Le marché boursier a allumé un feu de joie sur Atos pour la démission de Bertrand Meunier, qui a jeté l'éponge après des mois de bras de fer avec des actionnaires qui l'accusent d'aller trop vite en besogne et de brader les actifs au profit des créanciers et des opportunistes. Le feu de joie (+20% à l'ouverture) a tourné au feu de paille après quelques minutes, lorsque les gains sont redescendus à 0%. Le titre devrait connaître quelques fluctuations du genre tout au long de la séance.

"Deux lignes d'activité stupides"

Mais une chose est sûre, les investisseurs ont un a priori (très) positif sur ce départ. C'est ce que pense notre compère d'AlphaValue Pierre-Yves Gauthier, qui trouve qu'il s'agit là d'une excellente nouvelle car le dirigeant "avait réussi à bloquer toute initiative au-delà de la division du groupe en deux selon des lignes d'activité stupides". Jean Pierre Mustier, l'ancien patron d'Unicredit, va prendre la place et aura la lourde tâche de renouer le dialogue avec les actionnaires, les investisseurs éventuels et même la classe politique.

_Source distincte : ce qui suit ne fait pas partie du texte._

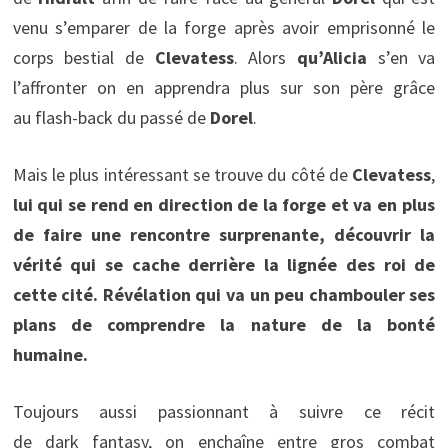
venu s’emparer de la forge après avoir emprisonné le
corps bestial de
Clevatess
. Alors
qu’Alicia
s’en va
l’affronter on en apprendra plus sur son père grâce
au flash-back du passé de
Dorel
.
Mais le plus intéressant se trouve du côté de
Clevatess
,
lui qui se rend en direction de la forge et va en plus
de faire une rencontre surprenante, découvrir la
vérité qui se cache derrière la lignée des roi de
cette cité. Révélation qui va un peu chambouler ses
plans de comprendre la nature de la bonté
humaine.
Toujours aussi passionnant à suivre ce récit
de dark fantasy, on enchaîne entre gros combat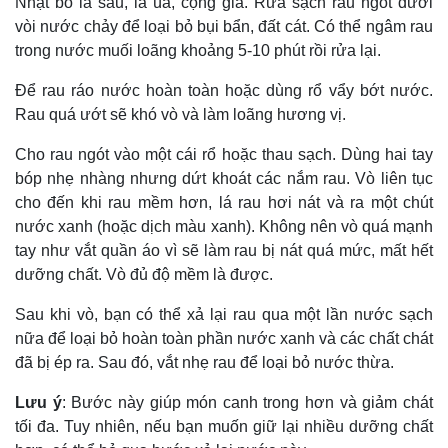
Nhặt bỏ lá sâu, lá úa, cọng già. Rửa sạch rau ngót dưới
vòi nước chảy để loại bỏ bụi bẩn, đất cát. Có thể ngâm rau
trong nước muối loãng khoảng 5-10 phút rồi rửa lại.
Để rau ráo nước hoàn toàn hoặc dùng rổ vẩy bớt nước.
Rau quá ướt sẽ khó vò và làm loãng hương vị.
Cho rau ngót vào một cái rổ hoặc thau sạch. Dùng hai tay
bóp nhẹ nhàng nhưng dứt khoát các nắm rau. Vò liên tục
cho đến khi rau mềm hơn, lá rau hơi nát và ra một chút
nước xanh (hoặc dịch màu xanh). Không nên vò quá mạnh
tay như vắt quần áo vì sẽ làm rau bị nát quá mức, mất hết
dưỡng chất. Vò đủ độ mềm là được.
Sau khi vò, bạn có thể xả lại rau qua một lần nước sạch
nữa để loại bỏ hoàn toàn phần nước xanh và các chất chát
đã bị ép ra. Sau đó, vắt nhẹ rau để loại bỏ nước thừa.
Lưu ý
: Bước này giúp món canh trong hơn và giảm chát
tối đa. Tuy nhiên, nếu bạn muốn giữ lại nhiều dưỡng chất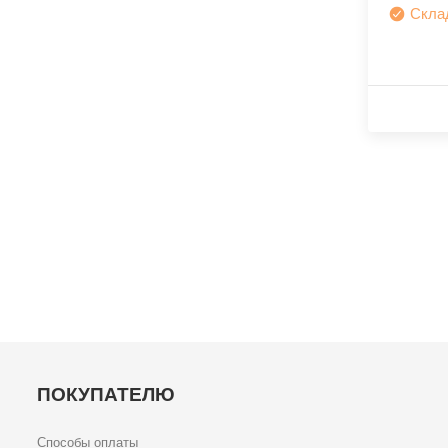
Скла
ПОКУПАТЕЛЮ
Способы оплаты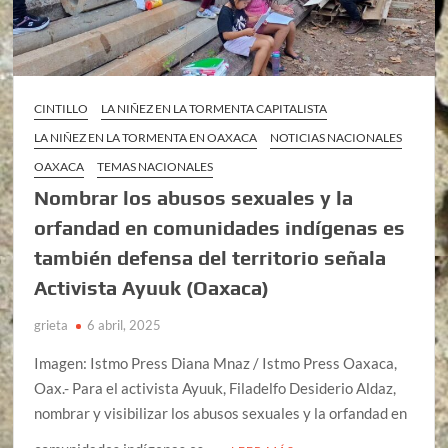
CINTILLO
LA NIÑEZ EN LA TORMENTA CAPITALISTA
LA NIÑEZ EN LA TORMENTA EN OAXACA
NOTICIAS NACIONALES
OAXACA
TEMAS NACIONALES
Nombrar los abusos sexuales y la
orfandad en comunidades indígenas es
también defensa del territorio señala
Activista Ayuuk (Oaxaca)
grieta
6 abril, 2025
Imagen: Istmo Press Diana Mnaz / Istmo Press Oaxaca,
Oax.- Para el activista Ayuuk, Filadelfo Desiderio Aldaz,
nombrar y visibilizar los abusos sexuales y la orfandad en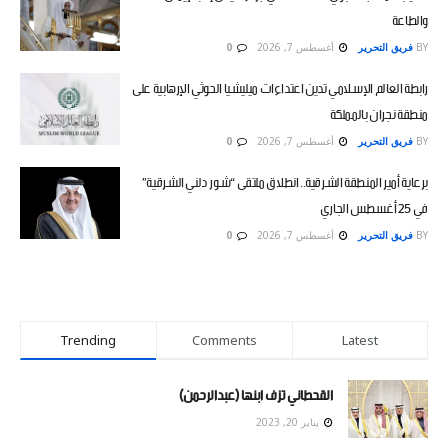
والطاعة
BY
فريق التحرير
أغسطس 7, 2026
0
رابطة العالم الإسلامي تدين اعتداءات ميليشيا الحوثي الإرهابية على
منطقة نجران بالمملكة
BY
فريق التحرير
أغسطس 7, 2026
0
برعاية أمير المنطقة الشرقية.. انطلاق ملتقى “شور دلني الشرقية”
في 25 أغسطس الجاري
BY
فريق التحرير
أغسطس 7, 2026
0
Trending
Comments
Latest
القحطاني تزف ابنها (عبدالرحمن)
يناير 20, 2023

La colère de certains porteurs historiques de l'action Atos, au-delà de l'humiliation d'avoir réalisé ou fait réaliser un investissement calamiteux, se cristallise sur la cession à l'incontournable Daniel Kretinsky de certains actifs de l'ancienne star des ESN françaises, regroupées dans une filiale au nom ronflant, Tech Foundations. Cette cession n'est pas remise en cause à ce stade, même si un communiqué distinct en repousse la réalisation au deuxième trimestre 2024 en raison du temps prévu pour l'approbation réglementaire, dixit l'entreprise. Toutefois, s'il fallait revenir sur cette opération, Atos devrait trouver de l'argent frais ailleurs, cela va de soi.

Passage par la case justice

La fronde des actionnaires a pris un tour judiciaire récemment, ce qui a semble-t-il précipité le départ de Bertrand Meunier. Le conseil d'administration s'en trouve affaibli, lui qui avait déjà été largement critiqué pour la scission pour le moins exotique qu'il avait validée, tant au niveau de la répartition des métiers que de la dette. La preuve ? Les solides candidats industriels qui s'intéressaient à certains actifs, comme Thales et Airbus, ont préféré jeter l'éponge en découvrant la galère dans laquelle ils s'apprêtaient à s'engager. Quant à l'arrivée miraculeuse de Daniel Kretinsky dans le dossier, lui qui n'a aucune bille dans le secteur informatique, elle a toujours eu, pour les actionnaires, un parfum de fourberie. Je ne poursuis pas dans cette voie au risque de paraphraser et de vampiriser l'excellent travail de mon confrère Marc Endeweld, que je vous recommande chaudement d'aller lire dans cet excellent papier.

Reste que le départ du dirigeant ne fait pas le printemps des actionnaires. La situation du groupe est suffisamment dégradée pour que la tension demeure dans les semaines à venir. Atos reste plus que jamais une situation spéciale, à ne pas mettre en toutes les mains.